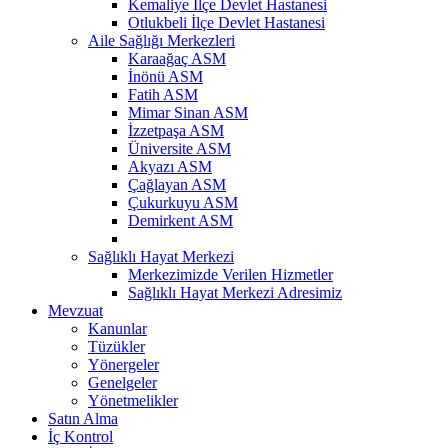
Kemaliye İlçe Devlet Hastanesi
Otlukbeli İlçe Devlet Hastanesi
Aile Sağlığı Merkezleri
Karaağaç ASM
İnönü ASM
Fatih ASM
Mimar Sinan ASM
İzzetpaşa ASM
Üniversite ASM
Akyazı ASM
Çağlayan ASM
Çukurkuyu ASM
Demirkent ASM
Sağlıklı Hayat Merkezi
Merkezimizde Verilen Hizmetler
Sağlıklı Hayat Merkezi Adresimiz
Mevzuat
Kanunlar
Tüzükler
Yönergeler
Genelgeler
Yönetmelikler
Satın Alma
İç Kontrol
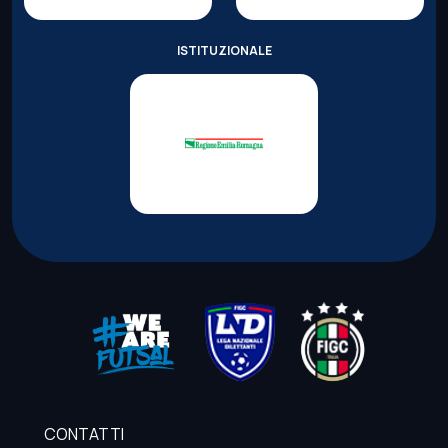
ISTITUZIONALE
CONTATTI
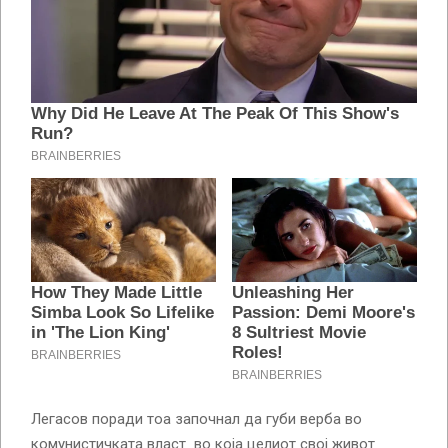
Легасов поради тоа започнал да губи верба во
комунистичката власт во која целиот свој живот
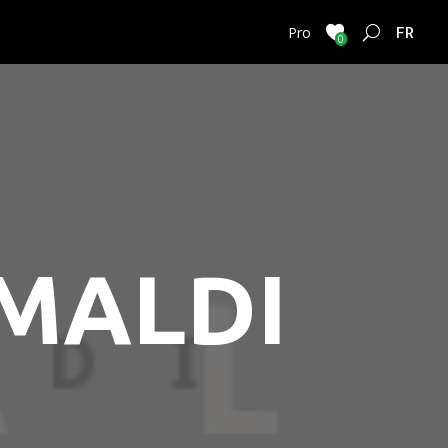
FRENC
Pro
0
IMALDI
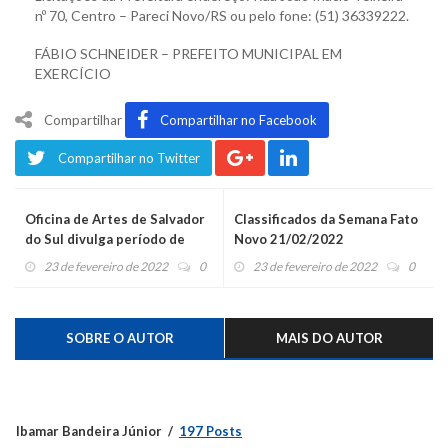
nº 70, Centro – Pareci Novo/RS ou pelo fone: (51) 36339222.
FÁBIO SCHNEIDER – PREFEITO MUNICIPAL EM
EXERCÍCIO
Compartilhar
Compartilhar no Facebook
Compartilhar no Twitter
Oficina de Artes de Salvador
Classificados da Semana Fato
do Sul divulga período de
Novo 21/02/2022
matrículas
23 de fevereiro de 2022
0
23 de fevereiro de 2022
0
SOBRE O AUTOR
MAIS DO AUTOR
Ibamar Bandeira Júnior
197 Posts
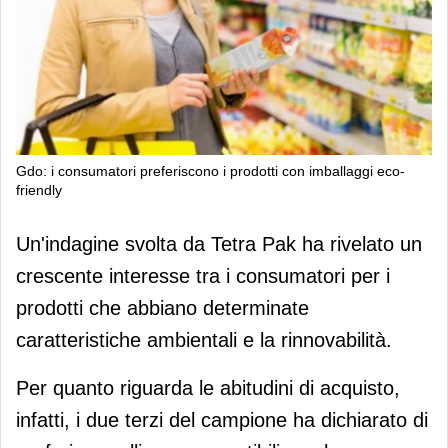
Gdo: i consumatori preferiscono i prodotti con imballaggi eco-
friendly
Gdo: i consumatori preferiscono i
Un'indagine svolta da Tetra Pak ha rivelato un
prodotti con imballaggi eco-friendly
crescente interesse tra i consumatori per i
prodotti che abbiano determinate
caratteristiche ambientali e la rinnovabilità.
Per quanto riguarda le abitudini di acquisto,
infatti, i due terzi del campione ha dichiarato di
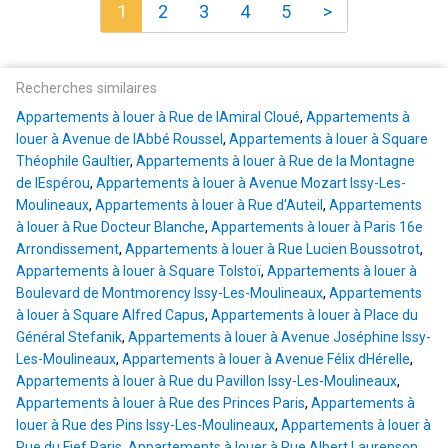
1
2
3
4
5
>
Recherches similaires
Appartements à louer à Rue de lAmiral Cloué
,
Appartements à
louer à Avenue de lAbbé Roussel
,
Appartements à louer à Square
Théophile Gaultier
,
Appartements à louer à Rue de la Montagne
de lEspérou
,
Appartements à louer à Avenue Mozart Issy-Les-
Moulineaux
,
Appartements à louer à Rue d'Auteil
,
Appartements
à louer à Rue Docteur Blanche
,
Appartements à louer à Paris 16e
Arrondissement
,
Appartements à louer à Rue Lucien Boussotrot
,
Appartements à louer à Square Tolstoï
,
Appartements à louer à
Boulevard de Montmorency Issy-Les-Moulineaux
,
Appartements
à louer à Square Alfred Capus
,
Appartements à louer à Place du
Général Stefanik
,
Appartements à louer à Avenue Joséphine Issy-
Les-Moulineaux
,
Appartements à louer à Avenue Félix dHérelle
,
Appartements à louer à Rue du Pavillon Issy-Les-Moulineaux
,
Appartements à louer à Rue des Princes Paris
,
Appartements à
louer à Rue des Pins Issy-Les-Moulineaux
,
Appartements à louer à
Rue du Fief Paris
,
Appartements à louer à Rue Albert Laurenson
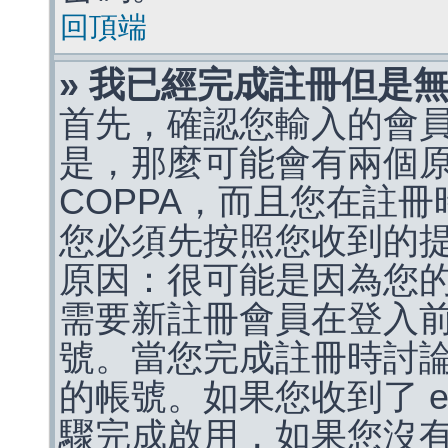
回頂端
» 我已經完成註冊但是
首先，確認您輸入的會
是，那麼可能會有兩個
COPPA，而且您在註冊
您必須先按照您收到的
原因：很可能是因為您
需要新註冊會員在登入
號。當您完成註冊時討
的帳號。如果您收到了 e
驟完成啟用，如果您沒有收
..............................
- **ACTIVITY**
Would you please copy every line from the listing above that contains the word "Devlet"?

- **RESULT OF THIS TASK**
Kemaliye İlçe Devlet Hastanesi
Otlukbeli İlçe Devlet Hastanesi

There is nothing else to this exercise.